What more can farmers do to control costs?
Some years, keeping the ledger in the black can be difficult. As you well know, that time is now.
As relatively low commodity prices trudge along, farmers have been busy dissecting their budgets and looking at where they can slice already razor-thin margins. Is there anywhere left to look for savings?
Some analysts, such as Purdue University ag economist David Widmar, still have hope. A smart starting point might be to look at what type of buyer you are, he says. There are three basic types of buyers—those who buy based on price, relationship or performance. In other words, which of these three factors matters most when purchasing inputs, Widmar says.
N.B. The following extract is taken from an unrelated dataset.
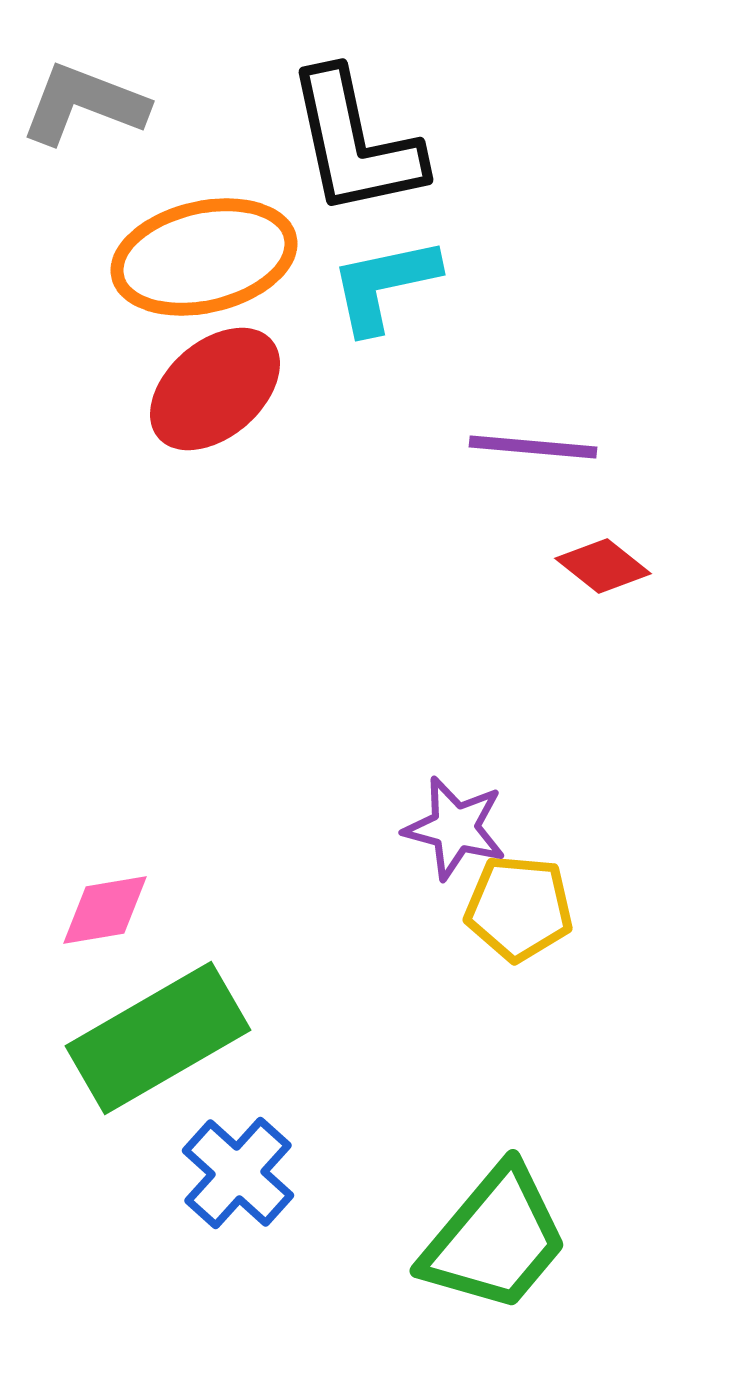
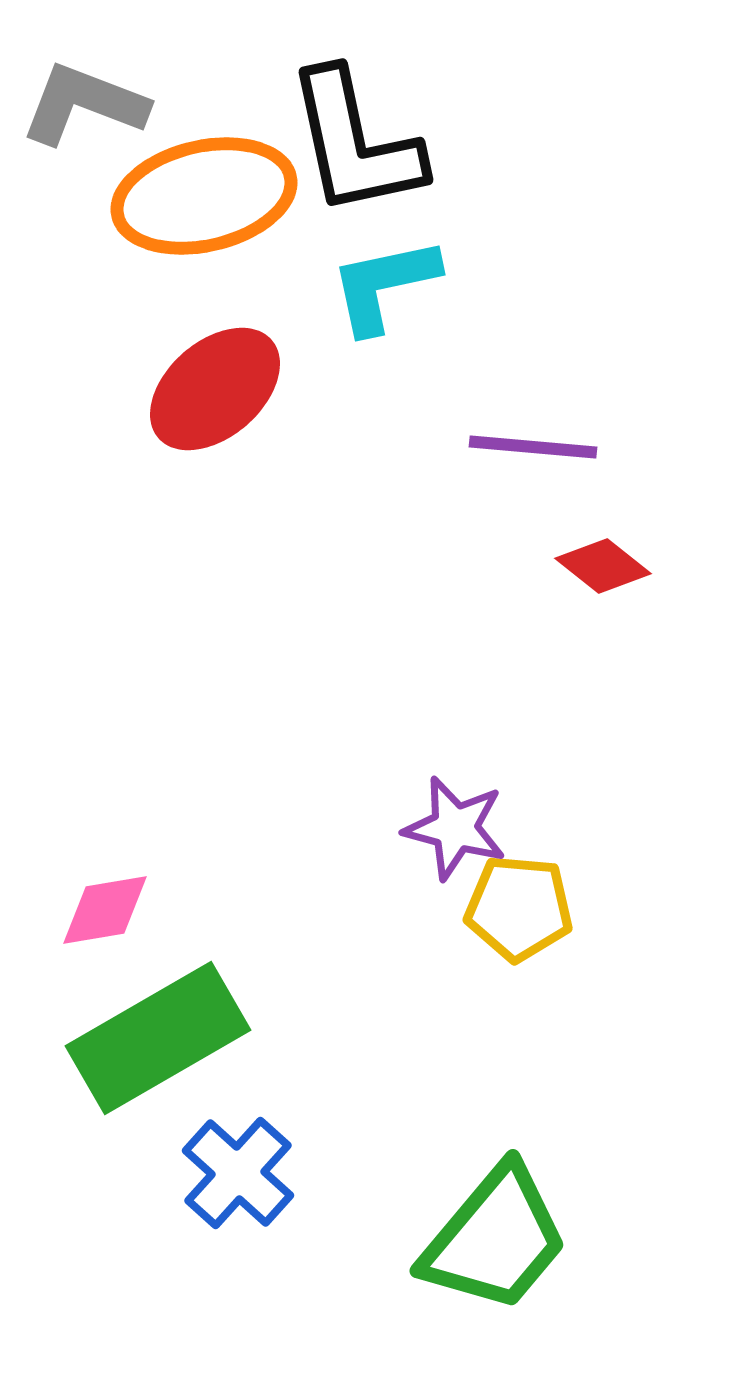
orange ellipse: moved 61 px up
“What are you looking for? What are your preferences, and how does it line up with your local retailers and the products they offer?” he asks.
It’s possible for a farmer to fall into different buyer categories, depending on the input. “For example, you might be a performance buyer for seed but a price buyer for fertilizer,” Widmar says.
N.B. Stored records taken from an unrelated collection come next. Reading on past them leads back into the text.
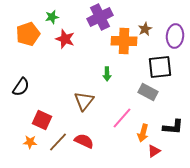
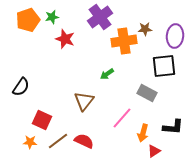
purple cross: rotated 10 degrees counterclockwise
brown star: rotated 24 degrees clockwise
orange pentagon: moved 14 px up
orange cross: rotated 10 degrees counterclockwise
black square: moved 4 px right, 1 px up
green arrow: rotated 56 degrees clockwise
gray rectangle: moved 1 px left, 1 px down
brown line: moved 1 px up; rotated 10 degrees clockwise
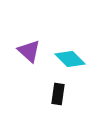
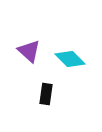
black rectangle: moved 12 px left
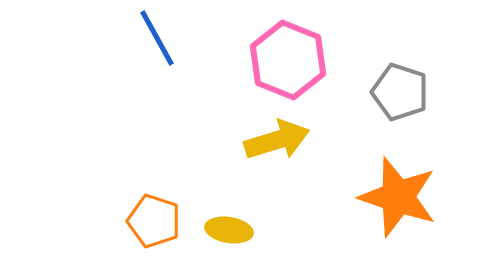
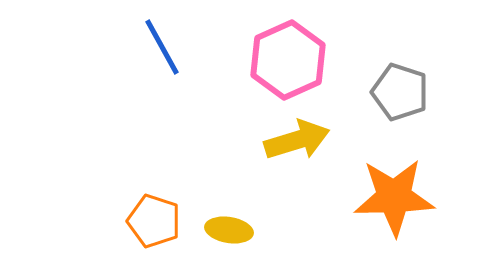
blue line: moved 5 px right, 9 px down
pink hexagon: rotated 14 degrees clockwise
yellow arrow: moved 20 px right
orange star: moved 4 px left; rotated 20 degrees counterclockwise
And that’s OK, he adds—just know where you stand on each specific purchase. It will make input purchases incrementally easier. Every bit helps.
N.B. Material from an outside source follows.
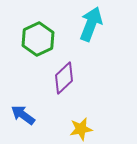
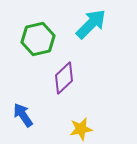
cyan arrow: rotated 24 degrees clockwise
green hexagon: rotated 12 degrees clockwise
blue arrow: rotated 20 degrees clockwise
This year, the list price is about the same for seed and chemicals, but there are a lot of marketing dollars for discounts,” Widmar says. “That can make input pricing really complicated.”
Retail relationships are becoming increasingly important. “Have the conversations early. Share your goals, concerns and challenges,” he advises.
Part of what makes input purchases complicated is prices are constantly in flux. That means the best time to buy is constantly in motion, too, says Scott Anderson, North Dakota farmer and owner of the grain marketing business Cash Cow Farmer.
“The best time to manage each input is different, and it changes from year to year,” he says.
That creates a critical purchase conundrum—is it smarter to prepay and collect any advantages that come with it, or should you hold out and hope for lower prices down the line?
It can be a tough decision, depending on the input, Anderson admits. For example, he treats seed purchasing differently than fertilizer purchasing. When it comes to seed, Anderson wants to commit as early as he can. By early October, he’d booked 100% of his seed for the 2017 crop season.
“You can get as much as a 15% to 20% discount if you prepay really early,” he says. “It’s dramatically good. But let’s say you prepay cash and only get a 10% early order with 5% financing. You’re still getting a 5% advantage. That adds up over time.”
Anderson’s approach to chemical purchases is a little different. Prepay nets a better price, but farmers also need to factor in how likely they will actually need that input. If resistant pigweed is a perennial problem in a field, prepaying for the necessary herbicides to control it might be worth it. If other pests aren’t making consistent appearances, Anderson is less confident in a prepay play.
And then there’s fertilizer. Prices have been on the downward slide—by as much as 15% to 20% this spring.
“So if you bought fertilizer last fall, you lost a fair amount with the spring price reduction,” Anderson says.
That’s one instance where trying to outguess the market can be costly. Farmers who want to prepay for fertilizer should be consistent about doing so, he advises.
“The stakes get very high, so don’t get sloppy,” Anderson says. “Likely, you’re going to make a few bad decisions and ruin your average. Stick with one strategy and your income will be more predictable.”
Farmers need to not only consider bottom line profitability but also cash flow. “Prepay is usually a
win-win, but given tight finances, more farmers will be thinking about cash flow this year,” he says.
Indeed, market anxiety is generally causing input sales to become more sluggish, adds Tanner Ehmke, senior economist with CoBank.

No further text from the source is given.